La muerte de Andrés Taipe Chuquipuma en medio de la protesta campesina de Islay es una más en la larga lista de cuentas por pagar del Sr. Alan García, como las de los indígenas y policías en Bagua en 2009 o de los presos en cárceles de Lima en 1986.
La pancarta “Agro sí, minas no” no es un titular grande o pequeño en los diarios del país, tampoco fue un tema de discusión en el último espectáculo electoral del hotel Sheraton, pero sí es el grito de un coro de voces fuertes y decididas, de mujeres y hombres de todas las edades, que se oyen y ven en los noticieros de televisión, como gritos de la muchedumbre que no reciben la importancia debida porque en Perú parece normal que el presidente y los ministros del interior ordenen matar aunque luego se laven las manos atribuyendo la responsabilidad a los oficiales y policías de menor rango.
No es nuevo el grito “Agro sí, minas no”, viene de lejos en los Andes y en la Costa. En la Amazonía el equivalente podría resumirse en “Petróleo no, vida sí”. En las páginas de este diario (4 de abril 2011) Roger Rumrril acaba escribir “las aguas del poderoso río Marañón están contaminadas y no son aptas para el consumo humano, lo mismo que la fauna ictiológica.
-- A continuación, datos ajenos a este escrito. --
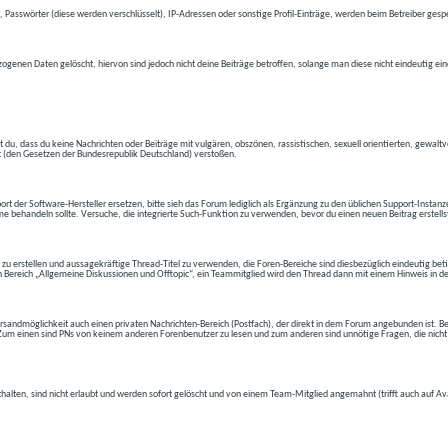
 Passwörter (diese werden verschlüsselt), IP-Adressen oder sonstige Profil-Einträge, werden beim Betreiber gespe
ogenen Daten gelöscht, hiervon sind jedoch nicht deine Beiträge betroffen, solange man diese nicht eindeutig ei
t du, dass du keine Nachrichten oder Beiträge mit vulgären, obszönen, rassistischen, sexuell orientierten, gewal
t (den Gesetzen der Bundesrepublik Deutschland) verstoßen.
t der Software-Hersteller ersetzen, bitte sieh das Forum lediglich als Ergänzung zu den üblichen Support-Instanz
e behandeln sollte. Versuche, die integrierte Such-Funktion zu verwenden, bevor du einen neuen Beitrag erstells
 zu erstellen und aussagekräftige Thread-Titel zu verwenden, die Foren-Bereiche sind diesbezüglich eindeutig betite
 den Bereich „Allgemeine Diskussionen und Offtopic“, ein Teammitglied wird den Thread dann mit einem Hinweis in d
andmöglichkeit auch einen privaten Nachrichten-Bereich (Postfach), der direkt in dem Forum angebunden ist. Bev
t. Zum einen sind PNs von keinem anderen Forenbenutzer zu lesen und zum anderen sind unnötige Fragen, die nicht
thalten, sind nicht erlaubt und werden sofort gelöscht und von einem Team-Mitglied angemahnt (trifft auch auf Av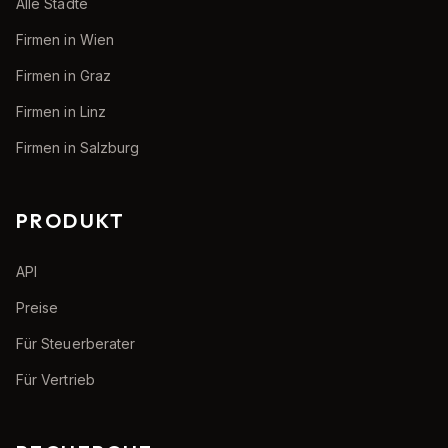
Alle Städte
Firmen in Wien
Firmen in Graz
Firmen in Linz
Firmen in Salzburg
PRODUKT
API
Preise
Für Steuerberater
Für Vertrieb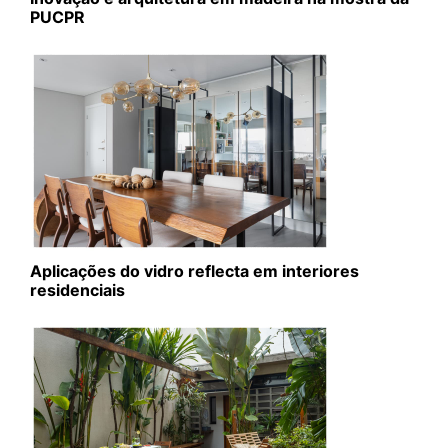
PUCPR
Aplicações do vidro reflecta em interiores
residenciais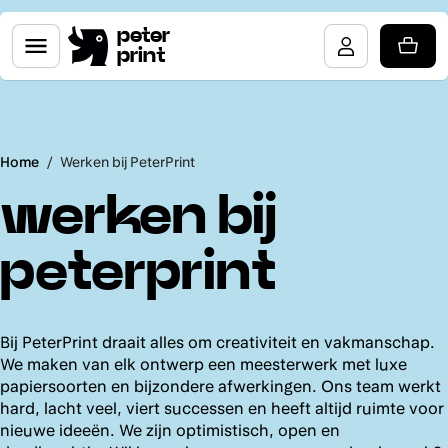
peter
print
Home
/
Werken bij PeterPrint
werken bij
peterprint
Bij PeterPrint draait alles om creativiteit en vakmanschap.
We maken van elk ontwerp een meesterwerk met luxe
papiersoorten en bijzondere afwerkingen. Ons team werkt
hard, lacht veel, viert successen en heeft altijd ruimte voor
nieuwe ideeën. We zijn optimistisch, open en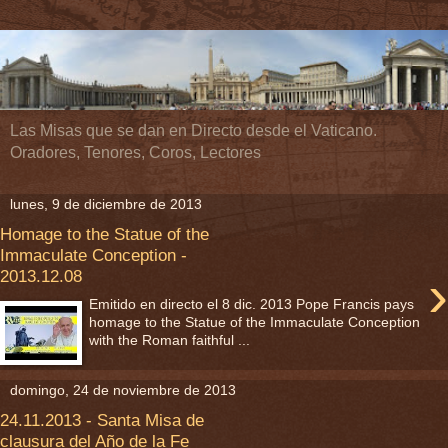
Las Misas que se dan en Directo desde el Vaticano.
Oradores, Tenores, Coros, Lectores
lunes, 9 de diciembre de 2013
Homage to the Statue of the
Immaculate Conception -
›
2013.12.08
Emitido en directo el 8 dic. 2013 Pope Francis pays
homage to the Statue of the Immaculate Conception
with the Roman faithful ...
domingo, 24 de noviembre de 2013
24.11.2013 - Santa Misa de
clausura del Año de la Fe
Las causas de esta contaminación mortal que ha envenenado los ríos Corrientes, Pastaza, Huasaga, Huitoyacu, Morona, Tigre y el Marañón son las aguas de formación, a 100 grados de temperatura y con altos contenidos de bario, cadmio, plomo, benceno, mercurio y arsénico que se extraen junto con el petróleo y que primero la Occidental Petroleum Company y ahora la Pluspetrol arrojan a los ríos en un promedio de 1 millón 400 mil barriles por día desde 1974”. Se trata de algo gravísimo y la cuestión es muy simple: petróleo o vida.
En Islay, el 90 % de la población no Acepta el proyecto Tía María de la Southern, defendido por el gobierno aprista como si fuera lo mejor. Un organismo de Naciones Unidas, UNOPS, tiene un centenar de objeciones sobre el impacto ambiental de ese proyecto. Los agricultores de Islay saben bien lo que les espera porque el daño ecológico producido por esa empresa en el sur del país es enorme, y no quieren que el agua deje de irrigar los campos para ser llevada y perdida en las minas. Los dueños de las grandes empresas mineras se llevan el mineral y las grandes ganancias, y dejan espacios muertos y vacíos fáciles de recordar en los espejos de La Oroya y Cerro de Pasco. Es cierto que con el 30% de impuestos que pagan las empresas los gobiernos hacen algunas obras. Es cierto que ofrecen algunos puestos de trabajo con salarios más altos, pero es mayor el daño que el beneficio. Y si se tuviera en el país una visión de largo plazo, ya debiéramos estar discutiendo si conviene más respetar las ganancias de las empresas petroleras, de gas y mineras o defender las fuentes de vida.
Las voces de los agricultores de Islay cubren el presente y el futuro, mientras el espectáculo político electoral se agota en el presente sin discutir las cuestiones de fondo.